Unravelling the molecular significance of Rock-Eval® S2 pyrograms from soil and geological samples

Abstract

Rock-Eval® pyrolysis is dedicated to rapidly determining the quality and quantity of organic matter (OM) in environmental and geological samples. It has been proposed that detailed examination of S2 pyrograms acquired from a Flame Ionization Detector during the programmed pyrolysis of samples can provide complementary information to classical Rock-Eval® parameters. Previous mathematical deconvolution of the S2 pyrogram has been suggested to semi-quantify distinct thermal fractions that are assumed to be distinct in terms of chemical and/or biological lability. To date, there is no direct molecular support for such an assumption. This work proposes a methodological approach based on coupling a temperature-programmed pyrolyser to a standard mass spectrometer (Py-MS). A set of reference soil samples was analysed. The set was completed by dissolved OM, source rock and coal samples in order to test the relevance of this methodological approach to various OM types. Data analysis was based on Tpeak values defined at temperatures of maximum m/z fragment production during the temperature ramp. These Tpeak values were grouped into clusters of distinct m/z values for which a chemical attribution is proposed owing to an extensive literature survey. For the soil samples, all the pyrolytic fractions described in the literature from mathematical deconvolution of the S2 pyrogram were identified except for the most thermolabile fraction (280–320 °C).

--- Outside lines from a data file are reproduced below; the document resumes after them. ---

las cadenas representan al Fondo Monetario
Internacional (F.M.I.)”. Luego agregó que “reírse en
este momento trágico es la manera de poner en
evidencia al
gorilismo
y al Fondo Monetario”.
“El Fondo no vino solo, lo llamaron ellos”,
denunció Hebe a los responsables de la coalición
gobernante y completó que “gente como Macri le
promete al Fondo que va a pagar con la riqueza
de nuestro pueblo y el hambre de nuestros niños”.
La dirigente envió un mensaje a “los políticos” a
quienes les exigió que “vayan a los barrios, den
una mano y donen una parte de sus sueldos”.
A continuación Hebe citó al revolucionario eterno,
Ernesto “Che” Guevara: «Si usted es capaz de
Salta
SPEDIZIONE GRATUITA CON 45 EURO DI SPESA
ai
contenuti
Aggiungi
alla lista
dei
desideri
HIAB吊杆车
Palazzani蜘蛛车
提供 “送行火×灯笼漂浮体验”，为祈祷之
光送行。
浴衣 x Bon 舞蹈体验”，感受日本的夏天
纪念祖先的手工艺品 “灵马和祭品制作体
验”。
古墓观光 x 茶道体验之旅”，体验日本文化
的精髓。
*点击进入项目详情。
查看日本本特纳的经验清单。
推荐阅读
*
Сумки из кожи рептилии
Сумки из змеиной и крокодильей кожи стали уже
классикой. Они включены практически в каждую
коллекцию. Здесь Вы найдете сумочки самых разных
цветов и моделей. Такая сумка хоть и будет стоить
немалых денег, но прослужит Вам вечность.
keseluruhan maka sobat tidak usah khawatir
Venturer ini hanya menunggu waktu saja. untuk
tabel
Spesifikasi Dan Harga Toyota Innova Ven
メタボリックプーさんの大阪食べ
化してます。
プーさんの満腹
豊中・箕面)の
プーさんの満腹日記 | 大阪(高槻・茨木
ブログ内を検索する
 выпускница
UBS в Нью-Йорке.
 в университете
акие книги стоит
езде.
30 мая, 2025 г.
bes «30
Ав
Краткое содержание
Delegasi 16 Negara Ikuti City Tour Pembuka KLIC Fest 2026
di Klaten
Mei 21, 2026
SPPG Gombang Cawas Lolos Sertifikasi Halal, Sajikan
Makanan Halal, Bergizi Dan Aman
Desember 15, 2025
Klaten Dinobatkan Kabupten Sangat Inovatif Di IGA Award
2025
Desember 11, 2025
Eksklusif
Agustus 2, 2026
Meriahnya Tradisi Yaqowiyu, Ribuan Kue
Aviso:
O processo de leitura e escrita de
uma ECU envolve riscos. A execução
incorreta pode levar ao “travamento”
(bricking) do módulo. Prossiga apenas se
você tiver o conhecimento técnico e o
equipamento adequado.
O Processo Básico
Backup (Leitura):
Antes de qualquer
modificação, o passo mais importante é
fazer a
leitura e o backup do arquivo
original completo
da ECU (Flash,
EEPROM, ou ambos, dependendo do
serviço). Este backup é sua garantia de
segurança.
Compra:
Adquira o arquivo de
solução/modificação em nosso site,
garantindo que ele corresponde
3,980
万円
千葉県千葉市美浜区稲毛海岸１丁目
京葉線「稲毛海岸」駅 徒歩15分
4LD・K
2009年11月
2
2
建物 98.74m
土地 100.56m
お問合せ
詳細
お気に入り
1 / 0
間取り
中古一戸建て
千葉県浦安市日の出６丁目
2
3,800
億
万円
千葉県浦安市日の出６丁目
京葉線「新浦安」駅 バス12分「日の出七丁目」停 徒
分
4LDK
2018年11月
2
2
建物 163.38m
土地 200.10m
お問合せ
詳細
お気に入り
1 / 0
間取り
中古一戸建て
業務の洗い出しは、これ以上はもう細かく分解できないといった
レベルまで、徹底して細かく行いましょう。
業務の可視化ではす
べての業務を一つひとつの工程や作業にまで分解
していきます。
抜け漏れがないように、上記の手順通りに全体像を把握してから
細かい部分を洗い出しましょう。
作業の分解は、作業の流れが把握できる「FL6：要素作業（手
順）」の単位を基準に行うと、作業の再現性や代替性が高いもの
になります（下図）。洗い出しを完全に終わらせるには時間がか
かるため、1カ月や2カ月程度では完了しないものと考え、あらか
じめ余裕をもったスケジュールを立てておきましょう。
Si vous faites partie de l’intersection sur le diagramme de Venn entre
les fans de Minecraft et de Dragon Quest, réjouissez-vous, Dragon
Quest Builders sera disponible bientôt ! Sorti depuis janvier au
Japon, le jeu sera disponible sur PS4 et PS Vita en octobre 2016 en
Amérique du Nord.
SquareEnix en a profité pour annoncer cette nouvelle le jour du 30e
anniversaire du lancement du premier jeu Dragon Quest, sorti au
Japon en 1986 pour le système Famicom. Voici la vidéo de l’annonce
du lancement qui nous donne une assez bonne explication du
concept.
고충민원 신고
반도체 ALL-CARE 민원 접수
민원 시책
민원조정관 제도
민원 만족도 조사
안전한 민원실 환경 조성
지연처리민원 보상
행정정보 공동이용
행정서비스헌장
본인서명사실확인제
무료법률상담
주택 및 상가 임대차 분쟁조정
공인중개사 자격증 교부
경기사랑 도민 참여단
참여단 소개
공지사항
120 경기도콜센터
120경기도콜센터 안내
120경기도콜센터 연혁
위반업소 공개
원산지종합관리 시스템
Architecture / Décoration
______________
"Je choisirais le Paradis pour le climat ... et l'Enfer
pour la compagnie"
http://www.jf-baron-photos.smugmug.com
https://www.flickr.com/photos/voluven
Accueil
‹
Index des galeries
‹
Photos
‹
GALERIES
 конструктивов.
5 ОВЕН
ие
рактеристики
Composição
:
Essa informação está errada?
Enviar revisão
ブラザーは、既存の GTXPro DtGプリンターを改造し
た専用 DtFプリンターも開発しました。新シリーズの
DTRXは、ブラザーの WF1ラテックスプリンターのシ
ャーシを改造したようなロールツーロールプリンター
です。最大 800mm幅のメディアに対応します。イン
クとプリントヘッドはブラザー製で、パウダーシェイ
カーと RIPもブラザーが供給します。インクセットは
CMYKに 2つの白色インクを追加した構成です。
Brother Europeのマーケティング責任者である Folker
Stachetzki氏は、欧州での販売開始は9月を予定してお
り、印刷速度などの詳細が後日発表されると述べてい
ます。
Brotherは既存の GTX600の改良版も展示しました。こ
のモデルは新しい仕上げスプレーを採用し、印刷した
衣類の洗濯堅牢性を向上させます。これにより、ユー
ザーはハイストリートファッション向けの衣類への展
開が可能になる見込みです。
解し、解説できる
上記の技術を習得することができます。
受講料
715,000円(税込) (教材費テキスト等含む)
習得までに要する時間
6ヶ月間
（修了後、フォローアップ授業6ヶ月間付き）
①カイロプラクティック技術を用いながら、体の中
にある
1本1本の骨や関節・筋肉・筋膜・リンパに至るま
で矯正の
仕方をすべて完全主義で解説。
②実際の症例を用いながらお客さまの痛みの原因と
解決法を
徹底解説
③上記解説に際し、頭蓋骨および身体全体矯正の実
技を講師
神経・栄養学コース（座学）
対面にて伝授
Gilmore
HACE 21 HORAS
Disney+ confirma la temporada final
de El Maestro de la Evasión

Fragments with Tpeak values between 330 and 390 °C were mainly attributed to proteins, lignin and carbohydrates. Tpeak values found in the 391–499 °C range corresponded to m/z fragments attributed to aliphatics, lignin and aromatics while fragments with Tpeak values higher than 480 °C were assigned solely to aromatics. In all samples, these fragments displayed a singular pattern of decreasing m/z with increasing temperature, the significance of which remains to be fully elucidated. This preliminary study provides key methodological guidelines for re-exploring Py-MS applications to disentangle the chemical nature of OM.